Amgen und Sandoz bringen als erste Humira-Biosimilars in Europa auf den Markt

Berlin/Holzkirchen – Seit gestern bekommt der weltweit umsatzstärkste Blockbuster Humira (Adalimumab) Konkurrenz. Nach mehr als 15 Jahren Marktexklusivität, etwa siebzig Patenten und zahlreichen Zulassungserweiterungen mit Verlängerungen der Schutzfristen kündigten die ersten zwei Unternehmen Biosimilars an. Preise wurden noch nicht genannt. Der stark entzündungshemmend wirkende Antikörper wird unter anderem bei rheumatischen Erkrankungen angewendet.
Als erster gab Amgen gestern die Markteinführung von Amgevita für 28 EU-Länder sowie für Norwegen, Island und Liechtenstein bekannt. Es folgte Novartis/Sandoz, die ihr Humira-Biosimilar Hyrimoz in Großbritannien und Deutschland eingeführt haben. Weitere Märkte in der EU sollen folgen. Ein Sprecher von Amgen bemerkte, dass es Kosteneinsparungen für Patienten, Krankenhäuser und Gesundheitssysteme geben würde. Die Markteinführung weiterer Konkurrenzprodukte wird erwartet, wie das Deutsche Ärzteblatt bereits berichtet hat.

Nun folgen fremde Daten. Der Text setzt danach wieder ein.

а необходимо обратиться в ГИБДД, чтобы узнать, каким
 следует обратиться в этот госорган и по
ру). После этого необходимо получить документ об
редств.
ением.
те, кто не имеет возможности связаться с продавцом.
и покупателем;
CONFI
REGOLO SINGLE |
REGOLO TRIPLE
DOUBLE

Alexandra Annis, Analyst bei der Health-Care-Marktforschungsfirma GlobalData, rechnet mit Einsparungen von 10 bis 25 Prozent, berichtet das Wall Street Journal. Ähnliche Erwartungen äußerte auch der Vorstand der Barmer, Mani Rafii, gegenüber dem Deutschen Ärzteblatt: „Wir wollen, dass diese Biosimilars zum Einstieg etwa 20 Prozent weniger kosten als das Originalpräparat Adalimumab. Ob unsere Erwartungen erfüllt werden, lässt sich frühestens Anfang November und sicher mit der Lauer-Taxe Mitte November sagen.“
Laut einem anderen Medienbericht soll Sandoz erklärt haben, dass ihr Biosimilar die Ausgaben des staatlichen Gesundheitsdienstes in Großbritannien (NHS) von 500 Millionen Pfund (660 Millionen Euro) pro Jahr für Humira auf 250 Millionen Pfund senken könnte. Deutsche Krankenkassen geben derzeit laut pro Biosimilars eine Milliarde Euro jährlich aus.

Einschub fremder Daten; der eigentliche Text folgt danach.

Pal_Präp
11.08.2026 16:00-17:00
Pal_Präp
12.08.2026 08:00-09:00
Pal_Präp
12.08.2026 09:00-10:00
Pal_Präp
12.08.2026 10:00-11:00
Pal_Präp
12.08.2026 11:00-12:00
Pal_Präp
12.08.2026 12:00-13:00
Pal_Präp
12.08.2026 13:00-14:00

Nach einer Einschätzung des Wissenschaftlichen Instituts der AOK (WIdO) werden die Arzneimittelausgaben der Krankenkassen trotz des einsetzenden Wettbewerbs wahrscheinlich nicht sinken. Grund dafür sei, dass die Preise der Biosimilars üblicherweise nur geringfügig unter denen der Originalanbieter lägen. Dabei verursachten Biosimilars im Schnitt nur ein Viertel der Forschungs- und Entwicklungskosten ihrer Referenzprodukte.

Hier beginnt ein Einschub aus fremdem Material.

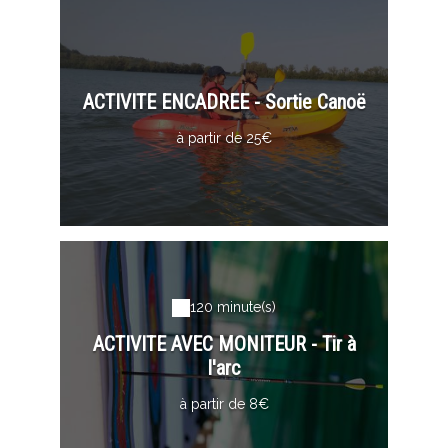
ACTIVITE ENCADREE - Sortie Canoë
à partir de 25€
120 minute(s)
ACTIVITE AVEC MONITEUR - Tir à
l'arc
à partir de 8€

Der stellvertretende WIdO-Geschäftsführer Helmut Schröder erklärte: „Dabei ist der Markteintritt der Biosimilars zu Humira durch Lizenzvereinbarungen und entsprechende Lizenzzahlungen der Hersteller an AbbVie ‚erkauft‘ worden. Dieser höhere Kostendruck könnte noch geringere Preisabschläge zur Folge haben.“
Der Originator AbbVie ist vorbereitet auf die Konkurrenz. Flächendeckende Rabattverträge mit Krankenkassen (Open House) wurden vereinzelt bereits in den vergangenen Jahren abgeschlossen. Am 1. November 2018 beginnen mindestens 15 weitere Rabattverträge, denen auch die neuen Konkurrenzprodukte beitreten können.
Außerdem geht ein Patentablauf oft mit einer Verordnungsausweitung einher, heißt es in einer Presseerklärung des WIdO. Das zeigen die Erfahrungen mit den Biosimilar-Wirkstoffen Infliximab und Etanercept, die in vergleichbaren Indikationen eingesetzt werden wie Humira.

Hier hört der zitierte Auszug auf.